Art. 1.168 – A inscrição do nome empresarial será cancelada, a requerimento de qualquer interessado, quando cessar o exercício da atividade para que foi adotado, ou quando ultimar-se a liquidação da sociedade que o inscreveu.
Lei 10.406/2002 – Acesso em 02/03/2026
O Art. 1.168 do Código Civil de 2002 disciplina o cancelamento do nome empresarial, um tema de relevância prática para a advocacia empresarial e o direito registral. Este dispositivo estabelece as condições para a baixa do registro do nome empresarial, garantindo a atualização dos cadastros e a segurança jurídica nas relações comerciais.

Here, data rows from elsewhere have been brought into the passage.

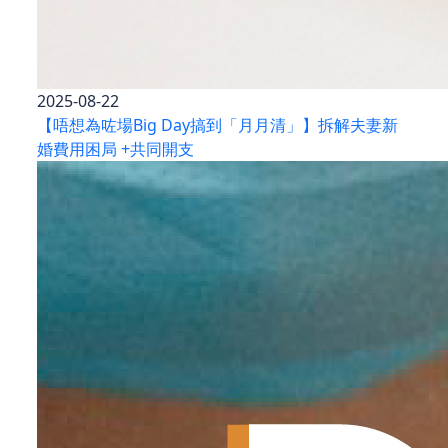
2025-08-22
【唔想為咗場Big Day搞到「月月清」】拆解夫妻新
婚費用困局 +共同開支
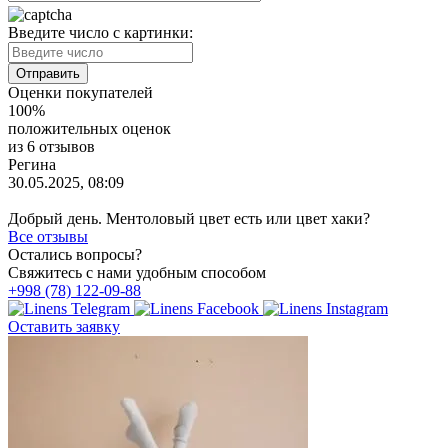
Введите число с картинки:
Оценки покупателей
100%
положительных оценок
из 6 отзывов
Регина
30.05.2025, 08:09
Добрый день. Ментоловый цвет есть или цвет хаки?
Все отзывы
Остались вопросы?
Свяжитесь с нами удобным способом
+998 (78) 122-09-88
Оставить заявку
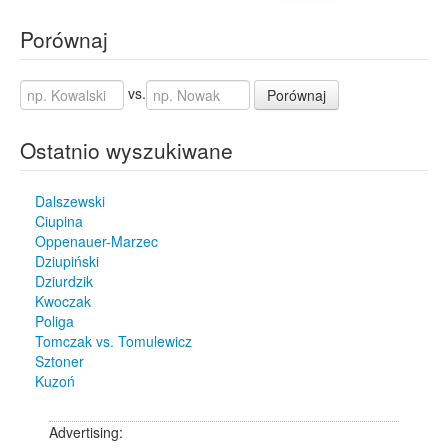
Porównaj
vs.
Porównaj
Ostatnio wyszukiwane
Dalszewski
Ciupina
Oppenauer-Marzec
Dziupiński
Dziurdzik
Kwoczak
Poliga
Tomczak vs. Tomulewicz
Sztoner
Kuzoń
Advertising:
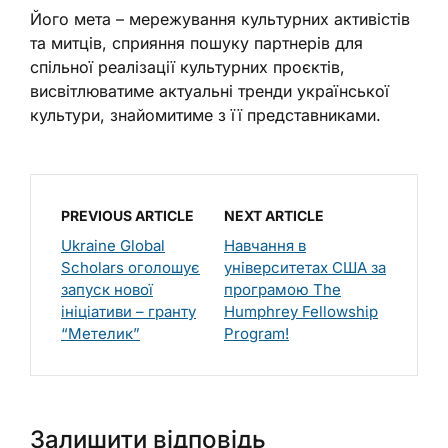
Його мета – мережування культурних активістів
та митців, сприяння пошуку партнерів для
спільної реалізації культурних проєктів,
висвітлюватиме актуальні тренди української
культури, знайомитиме з її представниками.
PREVIOUS ARTICLE
NEXT ARTICLE
Ukraine Global
Навчання в
Scholars оголошує
університетах США за
запуск нової
програмою The
ініціативи – гранту
Humphrey Fellowship
“Метелик”
Program!
Залишити відповідь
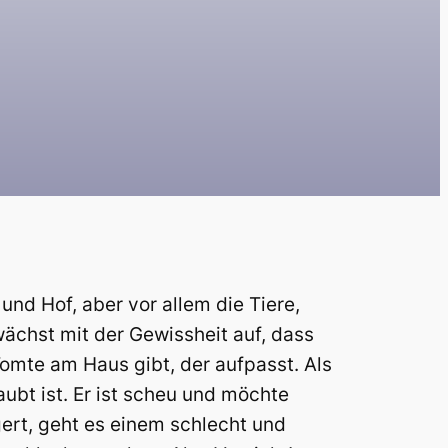
nd Hof, aber vor allem die Tiere,
ächst mit der Gewissheit auf, dass
omte am Haus gibt, der aufpasst. Als
aubt ist. Er ist scheu und möchte
gert, geht es einem schlecht und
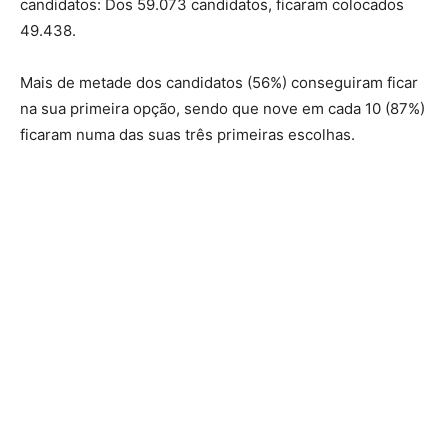
candidatos: Dos 59.073 candidatos, ficaram colocados
49.438.
Mais de metade dos candidatos (56%) conseguiram ficar
na sua primeira opção, sendo que nove em cada 10 (87%)
ficaram numa das suas três primeiras escolhas.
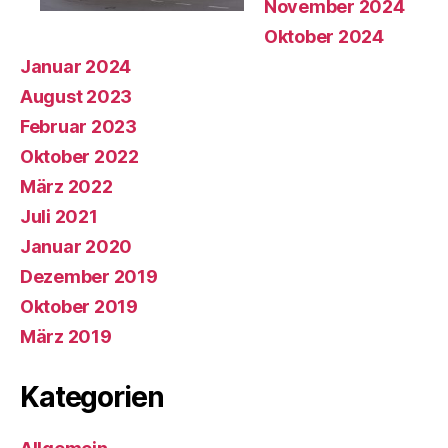
November 2024
Oktober 2024
Januar 2024
August 2023
Februar 2023
Oktober 2022
März 2022
Juli 2021
Januar 2020
Dezember 2019
Oktober 2019
März 2019
Kategorien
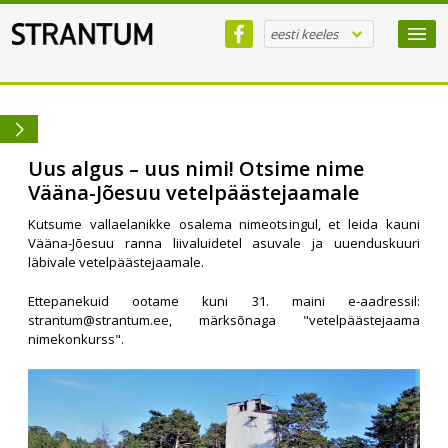
eesti keeles
Uus algus – uus nimi! Otsime nime
Vääna-Jõesuu vetelpäästejaamale
Kutsume vallaelanikke osalema nimeotsingul, et leida kauni
Vääna-Jõesuu ranna liivaluidetel asuvale ja uuenduskuuri
läbivale vetelpäästejaamale.
Ettepanekuid ootame kuni 31. maini e-aadressil:
strantum@strantum.ee
, märksõnaga "vetelpäästejaama
nimekonkurss".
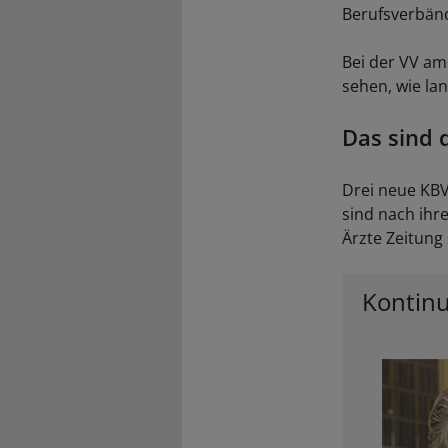
Berufsverbänd
Bei der VV am
sehen, wie la
Das sind 
Drei neue KB
sind nach ihr
Ärzte Zeitung 
Kontinu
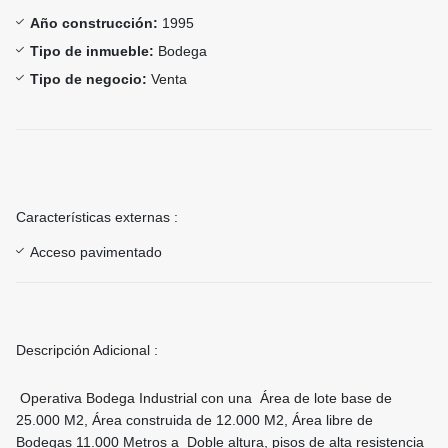
Año construcción:
1995
Tipo de inmueble:
Bodega
Tipo de negocio:
Venta
Características externas :
Acceso pavimentado
Descripción Adicional :
Operativa Bodega Industrial con una Área de lote base de
25.000 M2, Área construida de 12.000 M2, Área libre de
Bodegas 11.000 Metros a Doble altura, pisos de alta resistencia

A norma visa a desburocratização e a adequação da realidade fática à formalidade registral, evitando a manutenção de nomes empresariais inativos que poderiam gerar confusão ou impedir o registro de novos.
A primeira hipótese de cancelamento ocorre quando cessa o exercício da atividade para a qual o nome empresarial foi adotado. Isso significa que, se a empresa deixa de operar, o nome que a identificava perde sua razão de ser no registro. A segunda condição é a ultimada liquidação da sociedade que o inscreveu, ou seja, após a conclusão de todo o processo de dissolução e extinção da pessoa jurídica. Em ambos os casos, o requerimento pode ser feito por qualquer interessado, o que amplia o leque de legitimados para solicitar o cancelamento, não se restringindo apenas aos sócios ou administradores da empresa.
A doutrina e a jurisprudência têm debatido a amplitude do termo ‘qualquer interessado’, geralmente interpretando-o como aquele que demonstra um interesse legítimo e juridicamente relevante no cancelamento, como um concorrente que deseja registrar nome semelhante ou um credor. Conforme análises realizadas pelo sistema de inteligência artificial jurídica Redizz, que mapeia a legislação brasileira, a interpretação predominante busca equilibrar a facilitação do cancelamento com a proteção contra requerimentos infundados. A ausência de um nome empresarial ativo, mas sem atividade, pode gerar entraves para novos empreendimentos, ressaltando a importância da atualização dos registros.
Para a advocacia, a compreensão do Art. 1.168 é crucial na assessoria a clientes que desejam registrar novos nomes empresariais ou que buscam regularizar a situação de empresas inativas. A correta aplicação deste artigo evita litígios e garante a conformidade com as normas de registro, impactando diretamente a segurança jurídica e a dinâmica do mercado. A atuação proativa na verificação e, se necessário, no requerimento de cancelamento de nomes empresariais inativos pode ser uma estratégia valiosa para advogados que atuam no direito empresarial e registral.